On the other hand, the Recovery Act experience suggests that the $366 billion expansion of the Small Business Administration small business loan program may prove more challenging to implement quickly and accurately. Like the greatly expanded weatherization grant program in the Recovery Act, the new SBA loan initiative builds on an established program, but it provides so much additional funding to meet the needs of hundreds of thousands of small businesses that it is likely to overwhelm the SBA’s staff and established implementation procedures. This is likely to be a high-risk area for implementation bottlenecks and confusion, which is almost inevitable when ramping up an agency whose total budget in FY 2020 was less than $1.2 billion.

Finally, accountability challenges are almost certain to arise during implementation of the CARES Act.  Implementation of the Recovery Act was hampered by conflicts between two parallel networks with competing goals: a set of programmatic networks focused on job creation and rapid program implementation, and a parallel accountability network of oversight entities and Inspectors General focused on preventing waste, fraud, and abuse. The dramatically expanded presence of the latter was helpful in preventing fraud and wasteful spending; there was far less of either than was originally anticipated by Congress and the Administration.

But the expanded network of auditors and overseers unquestionably slowed implementation as risk-averse program officials and funding recipients waited for new rules, clear guidance, and risk-reduction strategies. The more quickly such accountability rules and procedures can be issued and the simpler they are, the greater the likelihood that accountability requirements can be successfully implemented.

Based on this history and experience, what recommendations and suggestions can be made? First is that the federal government will need to adopt strategies for speedy and effective implementation of stimulus programs. One strategy that proved helpful during the Recovery Act was President Obama’s appointment of Vice President Biden to serve as a focal point for governmentwide problem solving and coordination.  Relying on a small staff headed up by Ed DeSeve, this strategy proved very helpful. Creating a similar high-level focal point for overseeing and implementing the CARES Act will be important. 

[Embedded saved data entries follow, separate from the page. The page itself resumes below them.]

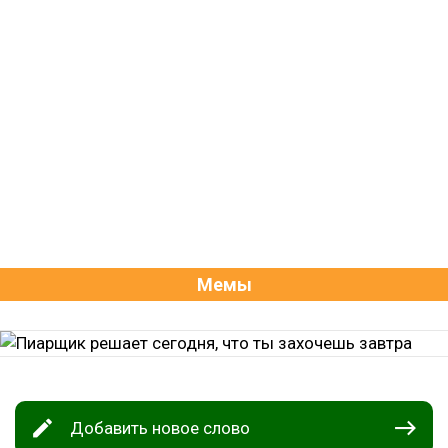
Мемы
Добавить новое слово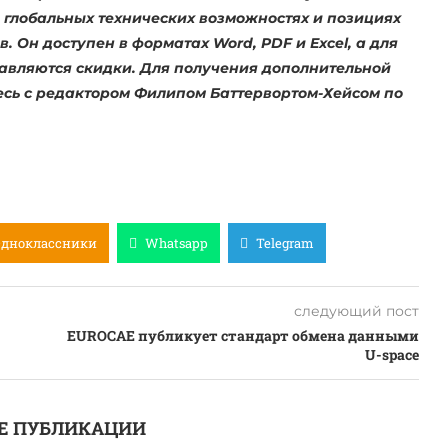
лобальных технических возможностях и позициях
 Он доступен в форматах Word, PDF и Excel, а для
авляются скидки. Для получения дополнительной
есь с редактором Филипом Баттервортом-Хейсом по
Одноклассники
Whatsapp
Telegram
следующий пост
EUROCAE публикует стандарт обмена данными
U-space
Е ПУБЛИКАЦИИ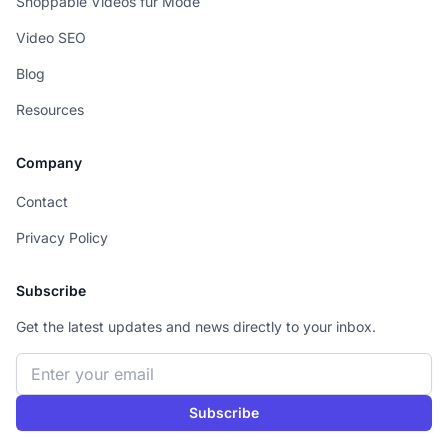
Shoppable Videos für Mode
Video SEO
Blog
Resources
Company
Contact
Privacy Policy
Subscribe
Get the latest updates and news directly to your inbox.
Email address
Subscribe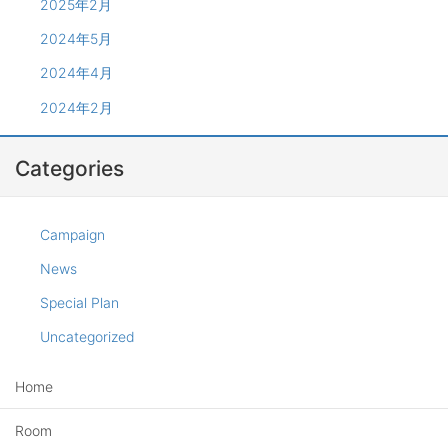
2025年2月
2024年5月
2024年4月
2024年2月
Categories
Campaign
News
Special Plan
Uncategorized
Home
Room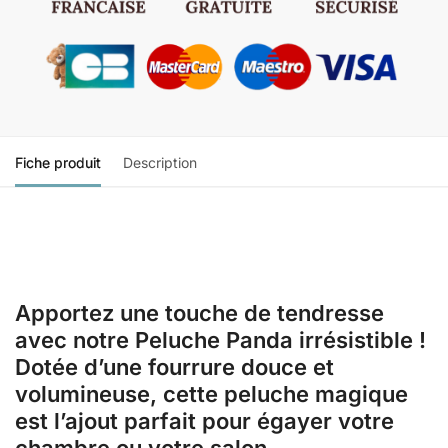
Fiche produit
Description
Apportez une touche de tendresse
avec notre Peluche Panda irrésistible !
Dotée d’une fourrure douce et
volumineuse, cette peluche magique
est l’ajout parfait pour égayer votre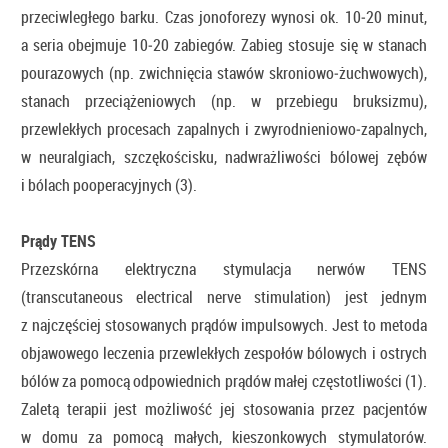
przeciwległego barku. Czas jonoforezy wynosi ok. 10­‍‑20 minut,
a seria obejmuje 10­‍‑20 zabiegów. Zabieg stosuje się w stanach
pourazowych (np. zwichnięcia stawów skroniowo­‍‑żuchwowych),
stanach przeciążeniowych (np. w przebiegu bruksizmu),
przewlekłych procesach zapalnych i zwyrodnieniowo­‍‑zapalnych,
w neuralgiach, szczękościsku, nadwrażliwości bólowej zębów
i bólach pooperacyjnych (3).
Prądy TENS
Przezskórna elektryczna stymulacja nerwów TENS
(transcutaneous electrical nerve stimulation) jest jednym
z najczęściej stosowanych prądów impulsowych. Jest to metoda
objawowego leczenia przewlekłych zespołów bólowych i ostrych
bólów za pomocą odpowiednich prądów małej częstotliwości (1).
Zaletą terapii jest możliwość jej stosowania przez pacjentów
w domu za pomocą małych, kieszonkowych stymulatorów.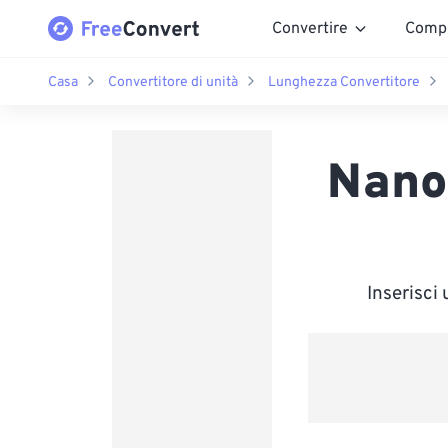
Convertire
Comp
Casa
Convertitore di unità
Lunghezza Convertitore
Nanom
Inserisci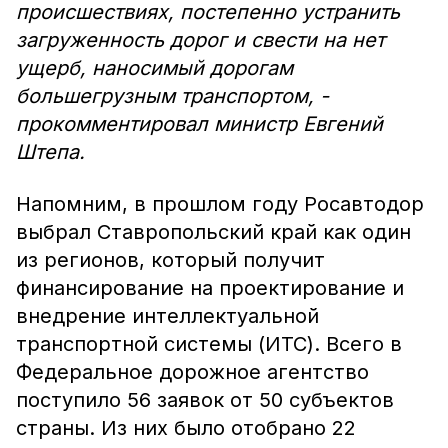
происшествиях, постепенно устранить
загруженность дорог и свести на нет
ущерб, наносимый дорогам
большегрузным транспортом, -
прокомментировал министр Евгений
Штепа.
Напомним, в прошлом году Росавтодор
выбрал Ставропольский край как один
из регионов, который получит
финансирование на проектирование и
внедрение интеллектуальной
транспортной системы (ИТС). Всего в
Федеральное дорожное агентство
поступило 56 заявок от 50 субъектов
страны. Из них было отобрано 22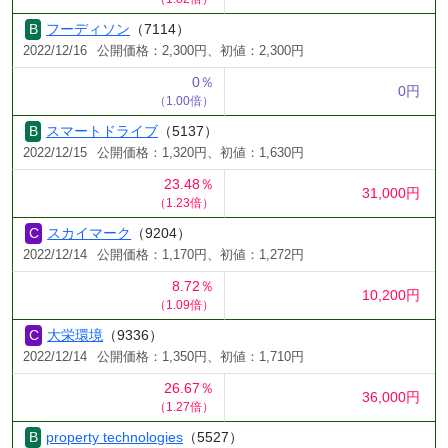
フーディソン
（7114）
2022/12/16
公開価格：2,300円、初値：2,300円
0％
0円
（1.00倍）
スマートドライブ
（5137）
2022/12/15
公開価格：1,320円、初値：1,630円
23.48％
31,000円
（1.23倍）
スカイマーク
（9204）
2022/12/14
公開価格：1,170円、初値：1,272円
8.72％
10,200円
（1.09倍）
大栄環境
（9336）
2022/12/14
公開価格：1,350円、初値：1,710円
26.67％
36,000円
（1.27倍）
property technologies
（5527）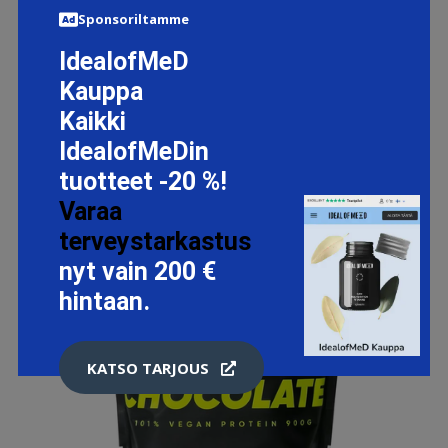
Sponsoriltamme
IdealofMeD
Kauppa
Kaikki
IdealofMeDin
tuotteet -20 %!
Varaa
terveystarkastus
nyt vain 200 €
hintaan.
KATSO TARJOUS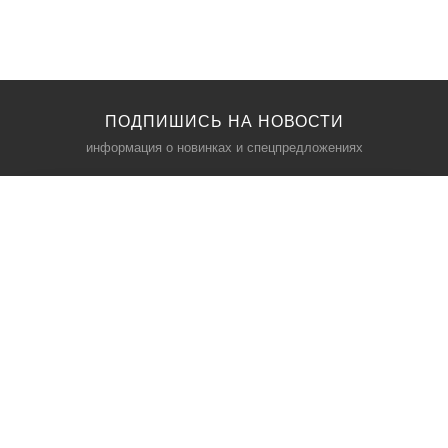
ПОДПИШИСЬ НА НОВОСТИ
информация о новинках и спецпредложениях
КАТАЛОГ
⠀
Кресла компьютерные
Пылесосы
Кронштейны для монитора
Чемоданы
Кронштейны для телевизора
Мультиварки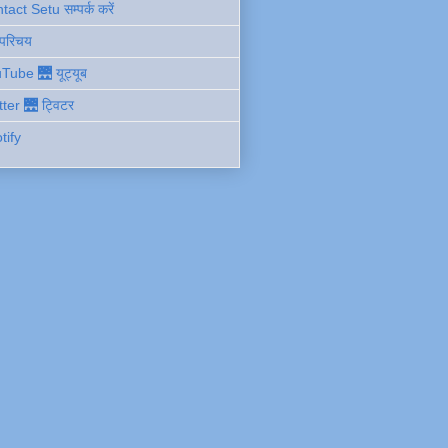
act Setu सम्पर्क करें
 परिचय
Tube 🌉 यूट्यूब
tter 🌉 ट्विटर
tify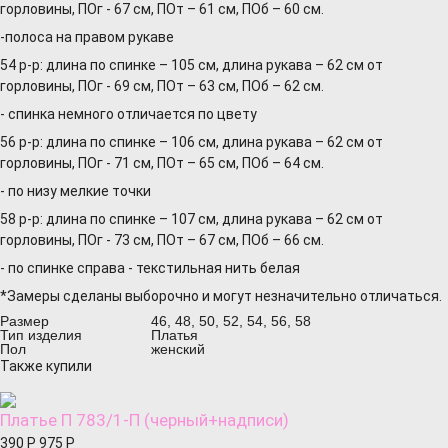
горловины, ПОг - 67 см, ПОт – 61 см, ПОб – 60 см.
-полоса на правом рукаве
54 р-р: длина по спинке – 105 см, длина рукава – 62 см от
горловины, ПОг - 69 см, ПОт – 63 см, ПОб – 62 см.
- спинка немного отличается по цвету
56 р-р: длина по спинке – 106 см, длина рукава – 62 см от
горловины, ПОг - 71 см, ПОт – 65 см, ПОб – 64 см.
- по низу мелкие точки
58 р-р: длина по спинке – 107 см, длина рукава – 62 см от
горловины, ПОг - 73 см, ПОт – 67 см, ПОб – 66 см.
- по спинке справа - текстильная нить белая
*Замеры сделаны выборочно и могут незначительно отличаться.
Размер
46, 48, 50, 52, 54, 56, 58
Тип изделия
Платья
Пол
женский
Также купили
Платье П 783/1-П (черный+надписи)
390
Р
975
Р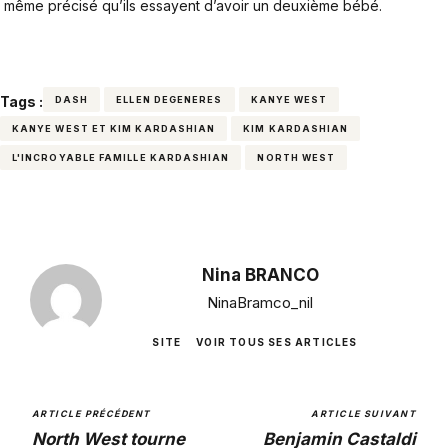
même précisé qu’ils essayent d’avoir un deuxième bébé.
Tags :
DASH
ELLEN DEGENERES
KANYE WEST
KANYE WEST ET KIM KARDASHIAN
KIM KARDASHIAN
L'INCROYABLE FAMILLE KARDASHIAN
NORTH WEST
Nina BRANCO
NinaBramco_nil
SITE
VOIR TOUS SES ARTICLES
ARTICLE PRÉCÉDENT
ARTICLE SUIVANT
North West tourne
Benjamin Castaldi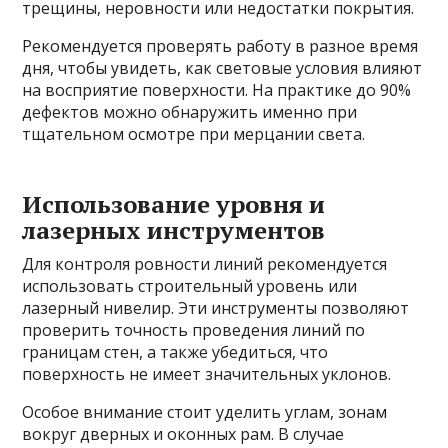
трещины, неровности или недостатки покрытия.
Рекомендуется проверять работу в разное время
дня, чтобы увидеть, как световые условия влияют
на восприятие поверхности. На практике до 90%
дефектов можно обнаружить именно при
тщательном осмотре при мерцании света.
Использование уровня и
лазерных инструментов
Для контроля ровности линий рекомендуется
использовать строительный уровень или
лазерный нивелир. Эти инструменты позволяют
проверить точность проведения линий по
границам стен, а также убедиться, что
поверхность не имеет значительных уклонов.
Особое внимание стоит уделить углам, зонам
вокруг дверных и оконных рам. В случае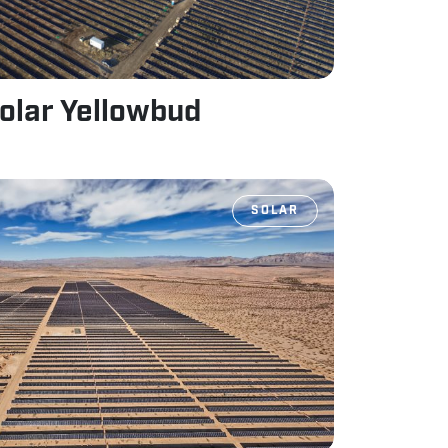
solar Yellowbud
SOLAR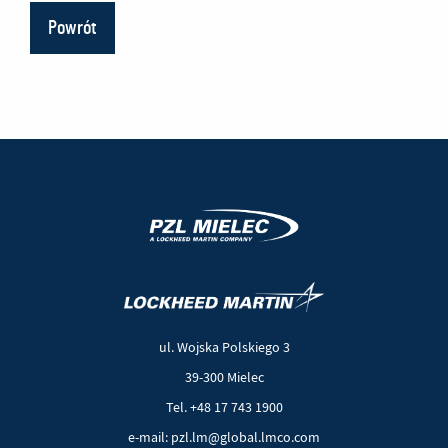
Powrót
(Nowe
(Link
okno)
do
innej
ul. Wojska Polskiego 3
strony)
39-300 Mielec
Tel. +48 17 743 1900
e-mail: pzl.lm@global.lmco.com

Second, federal agencies should rely on their established partners, procedures and implementation networks to the maximum extent feasible. Well-established implementation partners—in state and local governments, private industry, and the health care sector—will understand pressure points and how to solve them. They will have contacts in the federal government with whom they can consult and identify problems before they grow larger. And they will know colleagues in other states or organizations with whom they can share best practices and effective strategies.

Finally, administration officials need to rely on the expertise and commitment of experienced civil servants. This is no time for suspicions about the “deep state.” Experienced federal civil servants were the unsung heroes of the Recovery Act, working overtime and often going beyond the call of duty in order to get stimulus programs moving quickly and efficiently. It is time once again to let them do their jobs.

Priscilla Regan and Tim Conlan are professors at the Schar School of Policy and Government at George Mason University, Fellows of the National Academy of Public Administration, and co-editors with the late Paul Posner of “Governing Under Stress: The Implementation of Obama’s Economic Stimulus Program,” published by Georgetown University Press.